The Right Kind of Hope: Lady Philosophy and Her Importance to Beothius

April 19, 2019 by Essay Writer

In The Consolation of Philosophy, the main character and author of the work, Boethius, faces the hardest time in his life when he is imprisoned and sentenced to death. Boethius is mourning the loss of his privileges, influence, and freedom, and seeks consolation from Lady Philosophy, whom he envisions he is having a philosophical discussion with. Lady Philosophy attempts to help Boethius remember his higher purpose in life by encouraging him to lead with reason and logic rather than his passions. Throughout the novel Boethius utilizes Lady Philosophy’s presence as an opportunity to ask existential and moral questions to help him grasp the role of higher powers such as Fortune, Providence, and God in human life. By the end of his conversation with Lady Philosophy, Boethius recognizes that leading with his passions rather than with reason is the root to his personal suffering and is what has prevented him from understanding why Divine foreknowledge and human freedom’s coexistence is needed in human life.

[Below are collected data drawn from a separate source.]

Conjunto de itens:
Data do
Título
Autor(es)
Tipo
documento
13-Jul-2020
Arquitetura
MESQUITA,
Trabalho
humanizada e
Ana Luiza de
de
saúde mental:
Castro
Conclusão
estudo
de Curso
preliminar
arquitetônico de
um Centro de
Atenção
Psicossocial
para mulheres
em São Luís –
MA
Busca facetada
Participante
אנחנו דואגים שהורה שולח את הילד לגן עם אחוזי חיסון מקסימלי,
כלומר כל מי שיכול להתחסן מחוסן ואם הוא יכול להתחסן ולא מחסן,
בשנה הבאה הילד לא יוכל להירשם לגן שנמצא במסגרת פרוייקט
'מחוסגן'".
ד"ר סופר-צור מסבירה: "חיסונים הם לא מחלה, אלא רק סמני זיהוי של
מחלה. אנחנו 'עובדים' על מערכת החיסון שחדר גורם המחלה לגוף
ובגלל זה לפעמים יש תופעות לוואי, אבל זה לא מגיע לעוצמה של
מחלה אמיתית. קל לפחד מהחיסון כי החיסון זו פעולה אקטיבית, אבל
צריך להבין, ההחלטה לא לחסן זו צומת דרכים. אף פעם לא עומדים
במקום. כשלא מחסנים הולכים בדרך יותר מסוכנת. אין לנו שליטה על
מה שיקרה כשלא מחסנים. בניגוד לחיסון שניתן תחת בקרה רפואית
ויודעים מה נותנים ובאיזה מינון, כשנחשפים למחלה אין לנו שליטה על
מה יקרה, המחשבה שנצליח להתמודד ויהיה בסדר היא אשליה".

At the beginning of the text, Boethius thinks that Divine foreknowledge and free will are contradictory and he does not think both can exist at the same time. In Book V, Boethius explains his confusion about these two concepts to Lady Philosophy, “…either future events be seen by God or that things foreseen happen as foreseen, and this alone is enough to remove freedom of the will” (120-21). Boethius suggests that all events that occur on Earth happen because they occur in God’s mind. From a human’s perspective, his reasoning initially makes sense, because if all things originate in God’s mind, then humans have no way of changing this and thus must not have free will. However, what Boethius struggles to understand and does not account for in his reasoning is that God does not experience time in the (linear) way humans do. Boethius assumes humans can view the past, present and the future the way God does. What Lady Philosophy explains to Boethius is that for God, the past, present and future have already happened; God has seen our entire lives and the lives after ours and those before ours, all at once. Lady Philosophy brings this to Boethius’ attention, proving his initial ideas faulty, because Boethius’ perspective is clouded by his emotions– or his “passions.” Embittered by his imprisonment, Boethius shapes his idea of human’s lack of free will based on his bitterness. Lady Philosophy reminds him that passion is preventing him from clearly and logically evaluating human freedom in relation to Divine foreknowledge.

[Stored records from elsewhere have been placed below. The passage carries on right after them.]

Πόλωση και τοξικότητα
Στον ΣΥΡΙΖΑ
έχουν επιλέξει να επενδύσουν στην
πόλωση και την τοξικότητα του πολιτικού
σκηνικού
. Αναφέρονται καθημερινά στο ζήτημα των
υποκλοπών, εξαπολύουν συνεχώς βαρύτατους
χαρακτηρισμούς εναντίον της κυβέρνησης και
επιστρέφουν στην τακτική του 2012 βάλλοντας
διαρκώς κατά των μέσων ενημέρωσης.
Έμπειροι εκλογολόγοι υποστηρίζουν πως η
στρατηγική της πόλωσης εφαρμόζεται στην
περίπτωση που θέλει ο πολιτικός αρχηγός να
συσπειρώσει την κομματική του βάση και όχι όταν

One of Boethius’ thoughts about God’s relationship to human freedom is that things only happen because it is necessary that they happen. However, his thinking that God sees only one possibility to be the “future” is proven false by Lady Philosophy, when she explains, “God sees those future events which happen of free will as present events” (135-36). Although God does not experience time at the same rate or moment that we do, he recognizes that the present moment is, for humans, the present because this is how he allows humans to have and use their free will. God is able to see all possibilities of the future; people are allowed to change their minds and decisions, which can lead them to various destinations in life, but doing so does not mean they have escaped divine foreknowledge because God accepts the present moment that humans have chosen. God’s foreseeing of humans using their free will does not constrain the freedoms humans have nor does it devalue or discredit humans in the moments that they are using their free will. Lady Philosophy says that this is because God’s relationship to the event and the event by itself are separate entities, and though they are intertwined because of God’s foreseeing of it, when looked at separately, the way in which one uses his/her free will is his/her decision alone and has no direct influence from God. With help from Lady Philosophy, Boethius comes to understand that free will and fortune are in God’s power and are not used to aid the evil, but are for the good.

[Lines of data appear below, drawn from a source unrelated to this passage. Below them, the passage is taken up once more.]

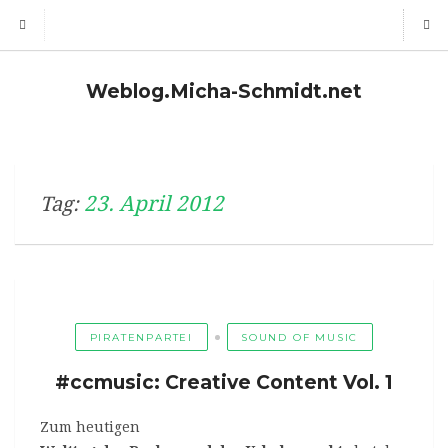
Weblog.Micha-Schmidt.net
23. April 2012
Tag:
PIRATENPARTEI
SOUND OF MUSIC
#ccmusic: Creative Content Vol. 1
Zum heutigen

Lady Philosophy believes that though Fortune is random, whatever fortune people get plays a purposeful role in their lives based on whether they themselves are good or evil. This is because of Fortune’s very fickle, unpredictable and unreliable nature. If a person is going to embrace Fortune, they need to be grateful for the good and the bad fortune that they are given. If they grieve the good that leaves them and the bad that comes to them, they are enslaved to Fortune. Lady Philosophy says that this speaks to the person’s character, not to their circumstances,“When [the wicked] suffer, no one is surprised, because everyone considers they deserve ill…and when they prosper, it is a powerful argument to good men about the kind of judgement they should make of such happiness as they often see wait upon the wicked” (108). Lady Philosophy tells Boethius this to reveal to him that evil people receiving good fortune is not God merely letting them get away with evil. Lady Philosophy assures Boethius that evil people’s souls will be held accountable for their actions when they die. Without evil bringing “destruction on the good”, the wicked would not be able to punish themselves by going through the cycle of constantly chasing the desire/happiness that they will never attain. Free will is needed in order for people to be held accountable for their sins. Only through goodness can people find true happiness, which is why evil people will never reach this true happiness. Boethius struggles to come to this realization, and says that philosophically he understands what Lady Philosophy is trying to teach him, but through a human’s perspective, it is easier said than done. Boethius, the author, gives Lady Philosophy the final words of the account.

Throughout Boethius’s writing, Lady Philosophy guides Boethius to discover the answers to his own questions rather than her telling him directly, so her words ending their conversation seems contradictory. However, Lady Philosophy’s closing words are, once again, advice to Boethius to “lift up your mind to the right kind of hope” (137). She encourages him to connect with God, and take this time of despair and hopelessness to turn toward the highest power of good in the universe and handle himself logically and reasonably to find consolation. Ending the novel with Lady Philosophy’s words tells the reader that this message is not something humans can ponder: it just is.